2. What are you currently working on and what importance does your work hold for current patients with gastrointestinal issues?

My current research focuses on the characterization of the host-microbial interactions in patients with IBD and Primary Sclerosing Cholangitis (PSC). PSC is a chronic inflammatory disorder of the liver, characterised by narrowing and scarring of the bile ducts, eventually leading to loss of liver function and need for transplantation. PSC is associated with IBD in 80% of cases. Patients with IBD and PSC have a five times higher risk of developing colon cancer compared to UC alone and are also at increased risk of hepatobiliary malignancy. Unfortunately, the pathogenesis of the disease is unknown and there is no curative treatment for patients. The mechanisms involved in inflammation and increased cancer risk need to be identified in order to develop novel therapeutic strategies. In our project we investigate the role of immune pathways in the pathogenesis of PSC-IBD and how the intestinal microbiota can influence these responses.
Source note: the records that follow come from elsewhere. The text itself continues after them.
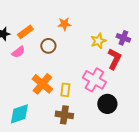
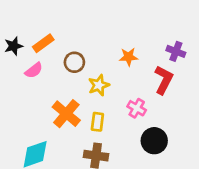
orange star: (64, 24) -> (129, 57), moved
yellow star: (98, 41) -> (99, 85), moved
pink cross: (94, 80) -> (137, 108), size x0.6

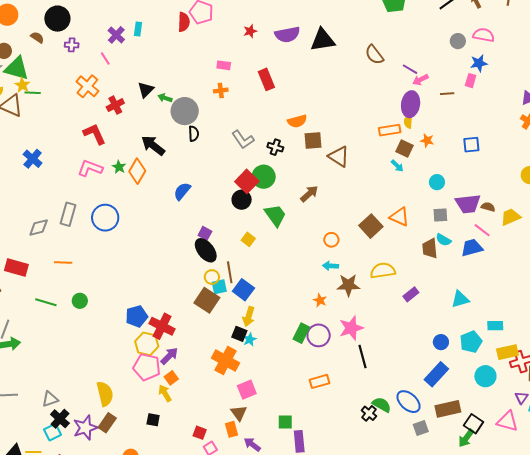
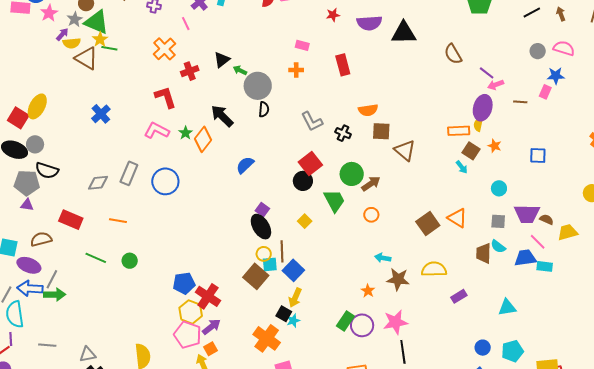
green circle: (264, 177) -> (352, 174), moved
orange circle: (331, 240) -> (371, 215), moved
cyan rectangle: (495, 326) -> (545, 266), moved

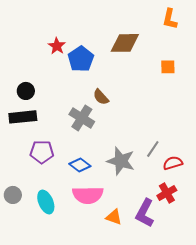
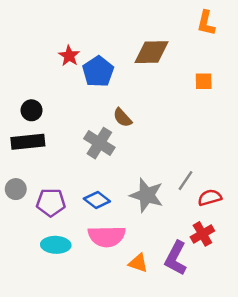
purple pentagon: (42, 152) -> (51, 202), moved
gray circle: (13, 195) -> (16, 189), moved
cyan ellipse: (46, 202) -> (56, 245), turned -65

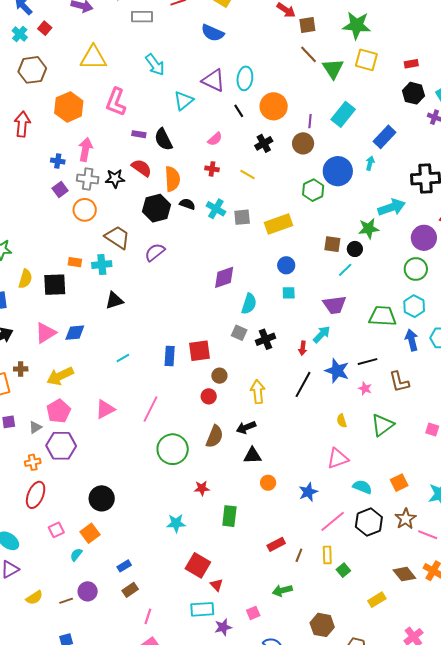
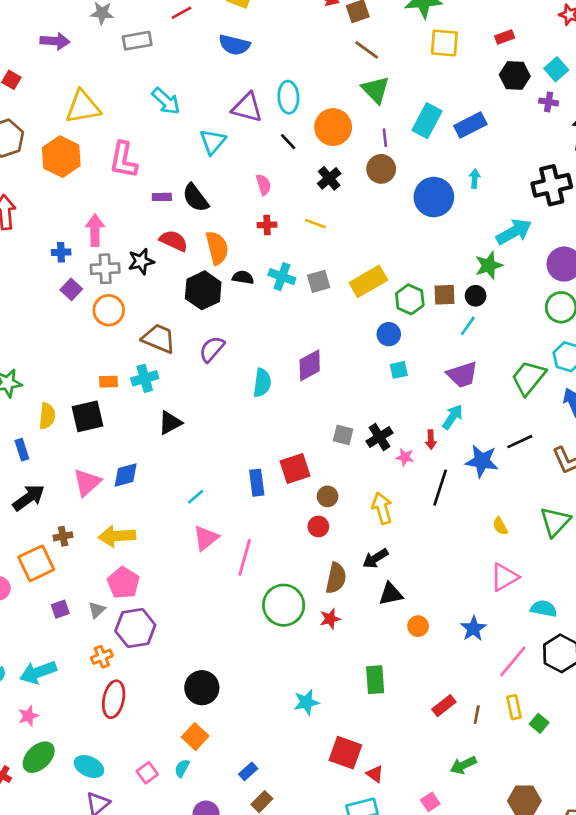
green triangle: (333, 69) -> (376, 90), moved
orange hexagon: (69, 107) -> (61, 157), moved
blue rectangle: (385, 137) -> (470, 125), moved, turned 30
pink semicircle: (215, 139) -> (264, 185), turned -56
green hexagon: (313, 190) -> (410, 299), moved
cyan semicircle: (249, 304) -> (262, 383), moved
green trapezoid: (382, 316) -> (528, 378), turned -44
yellow arrow: (60, 376) -> (117, 536), turned 32
pink star: (365, 388) -> (405, 457), moved
pink triangle: (105, 409) -> (206, 538), moved
red star: (202, 488) -> (330, 619), moved
pink square: (56, 530) -> (147, 773), moved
We characterize the systemic and intestinal immune response in patients with PSC and IBD through a combination of high throughput techniques, including multicolour flow cytometry, CyTOF mass cytometry, molecular biology and in situ analysis. Furthermore, we are using state-of-the-art whole genome shotgun sequencing to investigate both microbiome and patients intestinal transcriptomes and identify novel pathways through which microbial products can influence the host immune function. We aim to test the effects of microbial and host pathways and their interaction on 3-D intestinal in vitro systems (organoids).
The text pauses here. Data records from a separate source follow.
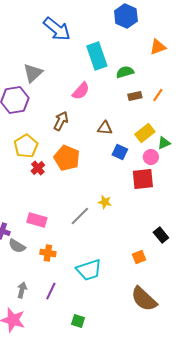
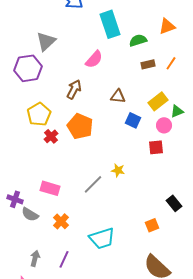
orange triangle: (158, 47) -> (167, 26), moved
red square: (143, 179) -> (156, 147), size x0.7
orange cross: (48, 253) -> (61, 221), turned 35

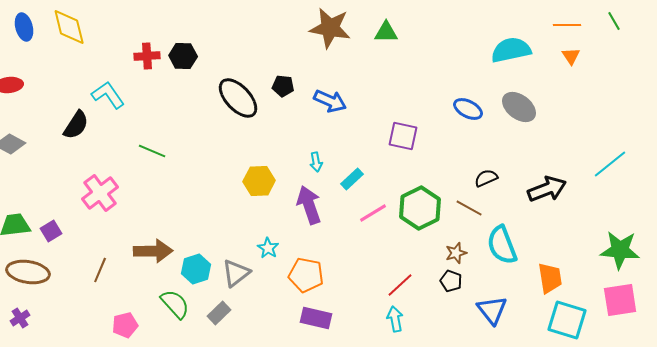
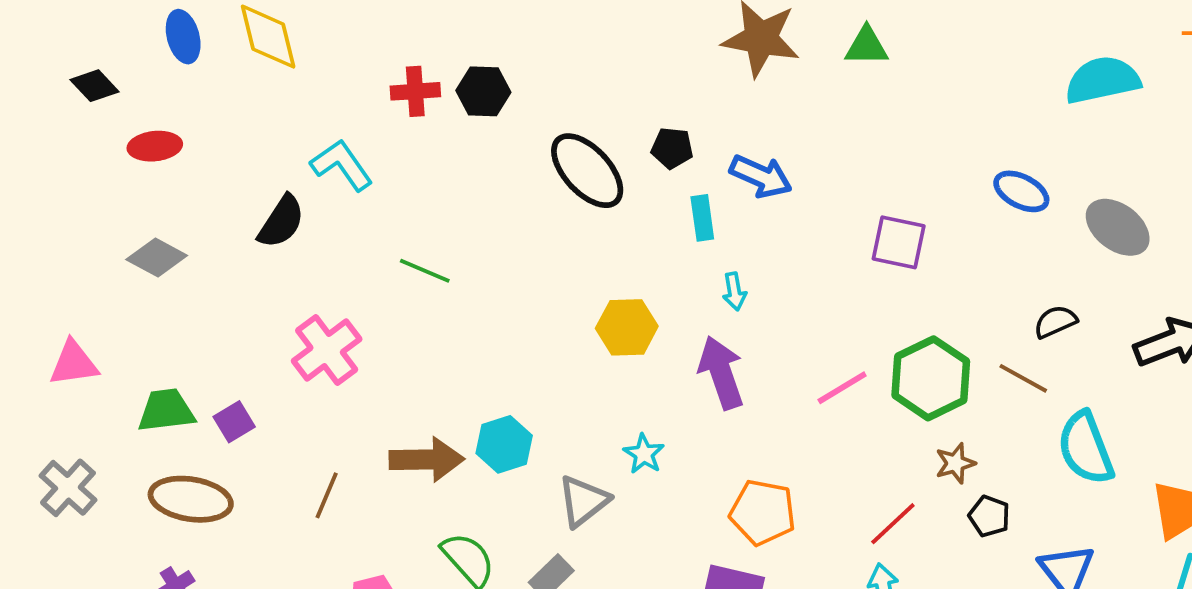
gray ellipse: (519, 107) -> (1118, 227), moved
cyan rectangle: (352, 179) -> (702, 218), moved, turned -55
brown star: (456, 253) -> (955, 463), moved
cyan hexagon: (196, 269) -> (504, 444), moved
orange pentagon: (306, 275) -> (763, 512), moved

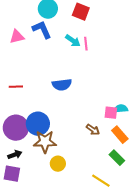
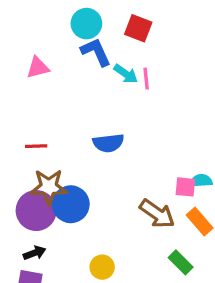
blue L-shape: (42, 30) -> (96, 52), moved
brown arrow: (93, 130) -> (157, 214), size x1.6
brown star: (45, 142) -> (49, 187), moved
green rectangle: (117, 158) -> (181, 262), moved

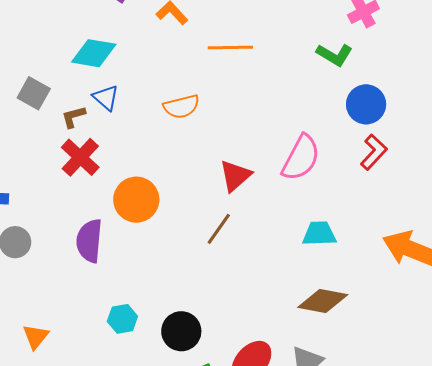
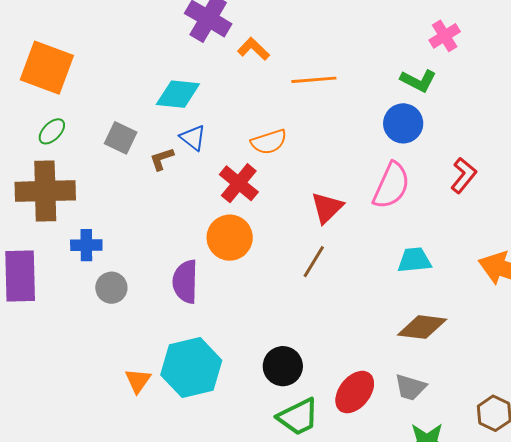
blue circle: (366, 104) -> (403, 123), moved
red cross: (80, 157) -> (239, 183), moved
cyan hexagon: (122, 319) -> (191, 368), moved, size x2.0

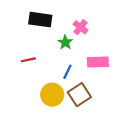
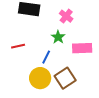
green star: (65, 42) -> (58, 37), moved
blue line: (67, 72) -> (46, 57), moved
3. What do you enjoy most about scientific research?

What I enjoy more about scientific research is the great variety of the work and of the skills required. Scientific research is never boring, days are never the same and routine is unheard of. I love posing questions, making hypothesis and finding answers that are often different from what I had expected and bring me to different project’s directions and unpredicted outcomes. There is always more to learn, more to study, more to investigate. Working in research you develop several skills, from critical thinking and problem solving ability, to technical dexterity, data analysis and effective oral and written communication. Interaction with people, colleagues, scientists, physicians, research nurses etc. is crucial and you develop interpersonal skills and a huge network of collaborators and friends. Finally, I like thinking that our work will contribute to increasing human knowledge, and, in the case of translational research, enhance human health and well-being.

4. What’s the best part of being an Oxford University TGU member?

The Oxford University TGU is the ideal place to be for a clinician scientist like me. There is fantastic interaction and collaboration between physicians, clinical academics and scientists. We have a really efficient system in place for the recruitment of patients to our well-characterised patient cohorts and the collection of tissue and blood samples, together with access to state-of-the-art laboratories and facilities. Finally, we are exposed to the stimulating environment of the Oxford University and to the many possibilities of interdisciplinary collaborations.